__Work to complete__: Write out each line of the entries below that holds the word "update".

[Opening Records provided section]

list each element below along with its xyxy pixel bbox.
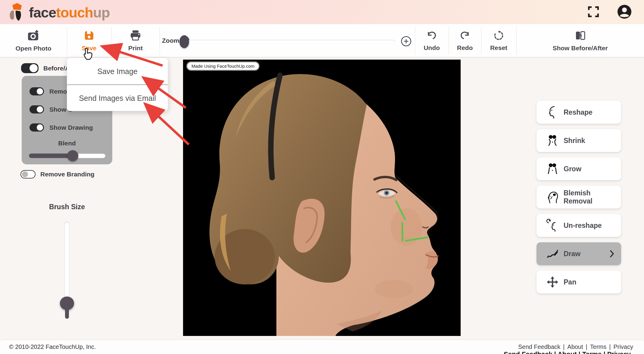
save-dropdown-menu: Save Image Send Images via Email: [67, 58, 168, 111]
brush-size-slider-thumb[interactable]: [60, 297, 74, 310]
remove-toggle[interactable]: [30, 87, 44, 95]
chevron-right-icon: [610, 250, 614, 258]
redo-label: Redo: [457, 44, 473, 51]
save-button[interactable]: Save: [67, 24, 111, 57]
grow-icon: [546, 162, 559, 175]
reset-button[interactable]: Reset: [481, 24, 516, 57]
footer-separator: |: [609, 343, 611, 350]
before-after-icon: [574, 30, 586, 42]
brush-size-slider-track[interactable]: [65, 222, 69, 313]
footer-links: Send Feedback | About | Terms | Privacy: [518, 343, 633, 350]
logo: facetouchup: [8, 2, 110, 23]
tool-grow[interactable]: Grow: [537, 157, 621, 180]
menu-item-send-images-via-email[interactable]: Send Images via Email: [67, 85, 168, 111]
menu-item-save-image[interactable]: Save Image: [67, 58, 168, 85]
zoom-slider-track[interactable]: [183, 40, 395, 44]
reset-icon: [493, 30, 505, 42]
tool-un-reshape[interactable]: Un-reshape: [537, 214, 621, 237]
open-photo-icon: [27, 30, 40, 43]
show-drawing-toggle[interactable]: [30, 123, 44, 132]
zoom-label: Zoom: [162, 37, 179, 44]
app-root: facetouchup: [0, 0, 644, 354]
footer-separator: |: [563, 343, 565, 350]
tool-draw[interactable]: Draw: [537, 242, 621, 265]
redo-button[interactable]: Redo: [449, 24, 481, 57]
show-before-after-button[interactable]: Show Before/After: [516, 24, 644, 57]
open-photo-button[interactable]: Open Photo: [0, 24, 67, 57]
show-c-toggle[interactable]: [30, 105, 44, 113]
print-label: Print: [128, 45, 143, 52]
zoom-control: Zoom: [160, 24, 415, 57]
logo-mark-icon: [8, 2, 26, 23]
terms-link[interactable]: Terms: [590, 343, 606, 350]
fullscreen-icon[interactable]: [587, 6, 599, 19]
remove-branding-label: Remove Branding: [40, 171, 95, 178]
reset-label: Reset: [490, 44, 507, 51]
shrink-icon: [546, 134, 559, 147]
privacy-link[interactable]: Privacy: [613, 343, 633, 350]
tool-reshape[interactable]: Reshape: [537, 101, 621, 124]
save-label: Save: [82, 45, 96, 52]
undo-button[interactable]: Undo: [415, 24, 449, 57]
portrait-image: [183, 60, 461, 336]
tool-pan[interactable]: Pan: [537, 271, 621, 293]
tool-blemish-removal[interactable]: Blemish Removal: [537, 186, 621, 209]
pan-icon: [546, 276, 559, 288]
undo-icon: [426, 30, 437, 42]
before-after-toggle[interactable]: [21, 63, 39, 73]
print-button[interactable]: Print: [111, 24, 160, 57]
toolbar: Open Photo Save: [0, 24, 644, 57]
blend-slider-thumb[interactable]: [67, 150, 78, 161]
brush-size-label: Brush Size: [30, 203, 104, 211]
zoom-slider-thumb[interactable]: [179, 35, 189, 48]
draw-icon: [546, 248, 559, 260]
blemish-removal-icon: [546, 191, 559, 204]
account-icon[interactable]: [617, 4, 632, 20]
reshape-icon: [546, 106, 559, 119]
show-before-after-label: Show Before/After: [552, 45, 608, 52]
redo-icon: [459, 30, 471, 42]
blend-label: Blend: [22, 140, 112, 147]
zoom-in-button[interactable]: [400, 36, 412, 47]
photo-canvas[interactable]: Made Using FaceTouchUp.com: [183, 60, 461, 336]
remove-branding-toggle[interactable]: [20, 170, 36, 179]
send-feedback-link[interactable]: Send Feedback: [518, 343, 560, 350]
header: facetouchup: [0, 0, 644, 24]
blend-slider-track[interactable]: [29, 154, 105, 158]
clipped-footer-text: Send Feedback | About | Terms | Privacy: [504, 350, 633, 354]
open-photo-label: Open Photo: [16, 45, 51, 52]
copyright-text: © 2010-2022 FaceTouchUp, Inc.: [9, 343, 96, 350]
print-icon: [129, 30, 142, 42]
show-drawing-toggle-label: Show Drawing: [49, 124, 93, 131]
save-icon: [83, 30, 95, 42]
logo-wordmark: facetouchup: [29, 3, 110, 22]
footer-separator: |: [586, 343, 587, 350]
tool-shrink[interactable]: Shrink: [537, 129, 621, 152]
un-reshape-icon: [546, 219, 559, 232]
watermark-label: Made Using FaceTouchUp.com: [187, 62, 259, 70]
undo-label: Undo: [424, 44, 440, 51]
about-link[interactable]: About: [567, 343, 583, 350]
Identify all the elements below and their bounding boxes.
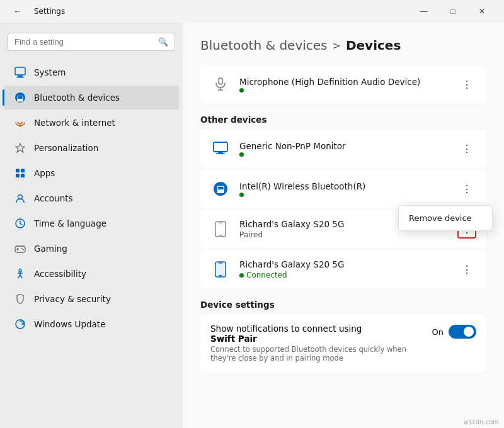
swift-pair-title: Show notifications to connect using Swif…	[210, 324, 423, 344]
breadcrumb-current: Devices	[346, 38, 401, 53]
sidebar-item-bluetooth[interactable]: ⬓ Bluetooth & devices	[4, 86, 179, 110]
bluetooth-device-info: Intel(R) Wireless Bluetooth(R)	[239, 181, 449, 197]
galaxy-connected-dot	[239, 273, 244, 278]
svg-point-15	[21, 248, 23, 249]
sidebar-item-label-gaming: Gaming	[34, 244, 67, 254]
swift-pair-toggle[interactable]	[449, 325, 476, 339]
svg-text:⬓: ⬓	[216, 184, 224, 194]
monitor-name: Generic Non-PnP Monitor	[239, 141, 449, 151]
title-bar-left: ← Settings	[8, 0, 65, 23]
status-dot-green	[239, 88, 244, 93]
close-button[interactable]: ✕	[467, 0, 496, 23]
svg-rect-6	[16, 169, 20, 172]
title-bar: ← Settings — □ ✕	[0, 0, 504, 23]
time-icon	[14, 217, 26, 230]
bluetooth-nav-icon: ⬓	[14, 91, 26, 104]
bluetooth-status-dot	[239, 193, 244, 197]
svg-rect-0	[15, 67, 25, 75]
sidebar-item-label-accessibility: Accessibility	[34, 269, 86, 279]
sidebar-item-privacy[interactable]: Privacy & security	[4, 287, 179, 311]
svg-rect-31	[215, 222, 226, 237]
svg-rect-34	[215, 262, 226, 277]
sidebar-item-label-network: Network & internet	[34, 118, 115, 128]
sidebar-item-apps[interactable]: Apps	[4, 161, 179, 185]
monitor-status	[239, 152, 449, 157]
bluetooth-device-icon: ⬓	[210, 179, 231, 199]
svg-rect-1	[18, 76, 23, 77]
breadcrumb-chevron: >	[333, 40, 341, 52]
watermark: wsxdn.com	[463, 419, 499, 425]
svg-rect-9	[21, 174, 25, 177]
search-input[interactable]	[14, 37, 153, 47]
monitor-device-icon	[210, 138, 231, 159]
phone-paired-icon	[210, 219, 231, 239]
galaxy-connected-more-button[interactable]: ⋮	[457, 260, 476, 279]
galaxy-connected-status: Connected	[239, 271, 449, 279]
sidebar-item-label-personalization: Personalization	[34, 143, 98, 153]
sidebar-item-label-system: System	[34, 67, 66, 77]
swift-pair-text: Show notifications to connect using Swif…	[210, 324, 423, 363]
personalization-icon	[14, 142, 26, 154]
swift-pair-title-bold: Swift Pair	[210, 334, 257, 344]
remove-device-menuitem[interactable]: Remove device	[399, 208, 492, 228]
bluetooth-more-button[interactable]: ⋮	[457, 179, 476, 198]
accessibility-icon	[14, 268, 26, 280]
search-box[interactable]: 🔍	[8, 33, 175, 51]
update-icon	[14, 318, 26, 330]
content-area: Bluetooth & devices > Devices Microphone…	[183, 23, 504, 428]
sidebar-item-update[interactable]: Windows Update	[4, 312, 179, 336]
sidebar-item-label-time: Time & language	[34, 218, 106, 228]
network-icon	[14, 116, 26, 129]
sidebar-item-label-privacy: Privacy & security	[34, 294, 111, 304]
sidebar-item-label-apps: Apps	[34, 168, 55, 178]
app-title: Settings	[34, 7, 65, 16]
monitor-info: Generic Non-PnP Monitor	[239, 141, 449, 157]
gaming-icon	[14, 242, 26, 255]
sidebar: 🔍 System ⬓ Bluetooth & devices	[0, 23, 183, 428]
galaxy-paired-status: Paired	[239, 230, 449, 239]
svg-line-21	[20, 275, 22, 278]
apps-icon	[14, 167, 26, 179]
swift-pair-title-prefix: Show notifications to connect using	[210, 324, 362, 334]
sidebar-item-gaming[interactable]: Gaming	[4, 237, 179, 261]
sidebar-item-system[interactable]: System	[4, 60, 179, 84]
microphone-status	[239, 88, 449, 93]
device-card-galaxy-connected: Richard's Galaxy S20 5G Connected ⋮	[200, 251, 486, 288]
svg-text:⬓: ⬓	[16, 94, 23, 103]
privacy-icon	[14, 293, 26, 305]
galaxy-paired-status-text: Paired	[239, 230, 263, 239]
sidebar-item-label-accounts: Accounts	[34, 193, 73, 203]
maximize-button[interactable]: □	[438, 0, 467, 23]
sidebar-item-personalization[interactable]: Personalization	[4, 136, 179, 160]
sidebar-item-label-bluetooth: Bluetooth & devices	[34, 93, 120, 103]
microphone-icon	[210, 74, 231, 94]
svg-rect-35	[219, 275, 222, 276]
swift-pair-toggle-area: On	[432, 324, 476, 339]
sidebar-item-accessibility[interactable]: Accessibility	[4, 262, 179, 286]
context-menu: Remove device	[398, 205, 493, 231]
sidebar-item-time[interactable]: Time & language	[4, 211, 179, 235]
window-controls: — □ ✕	[410, 0, 496, 23]
monitor-more-button[interactable]: ⋮	[457, 139, 476, 158]
svg-rect-8	[16, 174, 20, 177]
device-settings-label: Device settings	[200, 300, 486, 310]
toggle-knob	[464, 327, 474, 337]
breadcrumb: Bluetooth & devices > Devices	[200, 38, 486, 53]
toggle-label: On	[432, 327, 444, 337]
microphone-info: Microphone (High Definition Audio Device…	[239, 77, 449, 93]
microphone-more-button[interactable]: ⋮	[457, 75, 476, 94]
bluetooth-device-name: Intel(R) Wireless Bluetooth(R)	[239, 181, 449, 191]
sidebar-item-accounts[interactable]: Accounts	[4, 186, 179, 210]
breadcrumb-parent[interactable]: Bluetooth & devices	[200, 38, 328, 53]
galaxy-connected-status-text: Connected	[246, 271, 287, 279]
back-button[interactable]: ←	[8, 0, 28, 23]
svg-rect-2	[16, 77, 24, 78]
svg-point-16	[23, 249, 24, 251]
microphone-name: Microphone (High Definition Audio Device…	[239, 77, 449, 87]
swift-pair-card: Show notifications to connect using Swif…	[200, 315, 486, 371]
sidebar-item-network[interactable]: Network & internet	[4, 111, 179, 135]
swift-pair-description: Connect to supported Bluetooth devices q…	[210, 345, 423, 363]
app-body: 🔍 System ⬓ Bluetooth & devices	[0, 23, 504, 428]
svg-rect-26	[214, 142, 227, 152]
minimize-button[interactable]: —	[410, 0, 438, 23]
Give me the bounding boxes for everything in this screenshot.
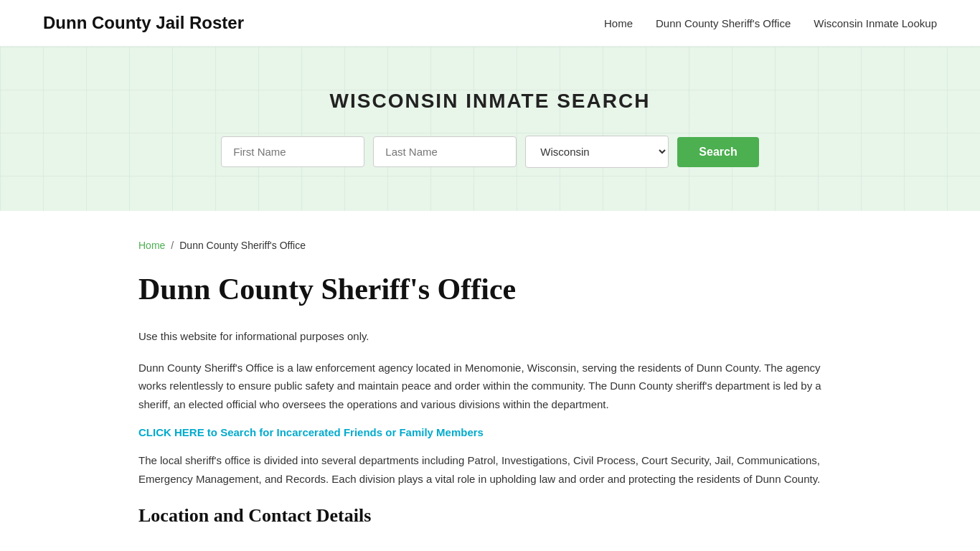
site-header: Dunn County Jail Roster Home Dunn County… (0, 0, 980, 47)
main-content: Home / Dunn County Sheriff's Office Dunn… (95, 211, 885, 551)
nav-inmate-lookup[interactable]: Wisconsin Inmate Lookup (814, 17, 937, 29)
description-text: Dunn County Sheriff's Office is a law en… (138, 359, 842, 414)
state-select[interactable]: Wisconsin Alabama Alaska Arizona Arkansa… (525, 136, 669, 168)
incarcerated-search-link[interactable]: CLICK HERE to Search for Incarcerated Fr… (138, 426, 842, 438)
breadcrumb-current: Dunn County Sheriff's Office (179, 240, 306, 251)
first-name-input[interactable] (221, 136, 364, 167)
divisions-text: The local sheriff's office is divided in… (138, 451, 842, 488)
breadcrumb: Home / Dunn County Sheriff's Office (138, 240, 842, 251)
search-form: Wisconsin Alabama Alaska Arizona Arkansa… (14, 136, 966, 168)
location-heading: Location and Contact Details (138, 505, 842, 527)
hero-title: WISCONSIN INMATE SEARCH (14, 90, 966, 113)
disclaimer-text: Use this website for informational purpo… (138, 327, 842, 346)
breadcrumb-separator: / (171, 240, 174, 251)
nav-home[interactable]: Home (604, 17, 633, 29)
site-title: Dunn County Jail Roster (43, 13, 244, 33)
last-name-input[interactable] (373, 136, 517, 167)
hero-section: WISCONSIN INMATE SEARCH Wisconsin Alabam… (0, 47, 980, 211)
nav-sheriffs-office[interactable]: Dunn County Sheriff's Office (656, 17, 791, 29)
breadcrumb-home[interactable]: Home (138, 240, 165, 251)
page-heading: Dunn County Sheriff's Office (138, 271, 842, 307)
main-nav: Home Dunn County Sheriff's Office Wiscon… (604, 17, 937, 29)
search-button[interactable]: Search (677, 137, 758, 167)
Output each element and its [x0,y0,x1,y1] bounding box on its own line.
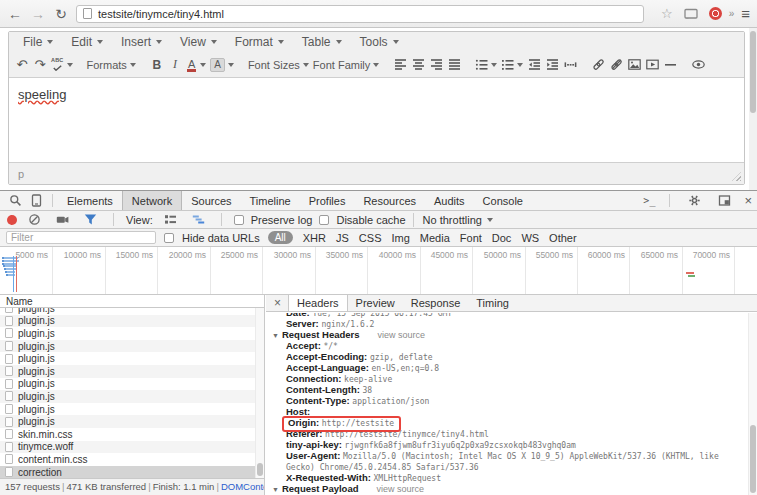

[Closing Records provided section]

__Result of this task__:
update-icon	[14, 318, 26, 330]
sidebar-item-update[interactable]: Windows Update	[4, 312, 179, 336]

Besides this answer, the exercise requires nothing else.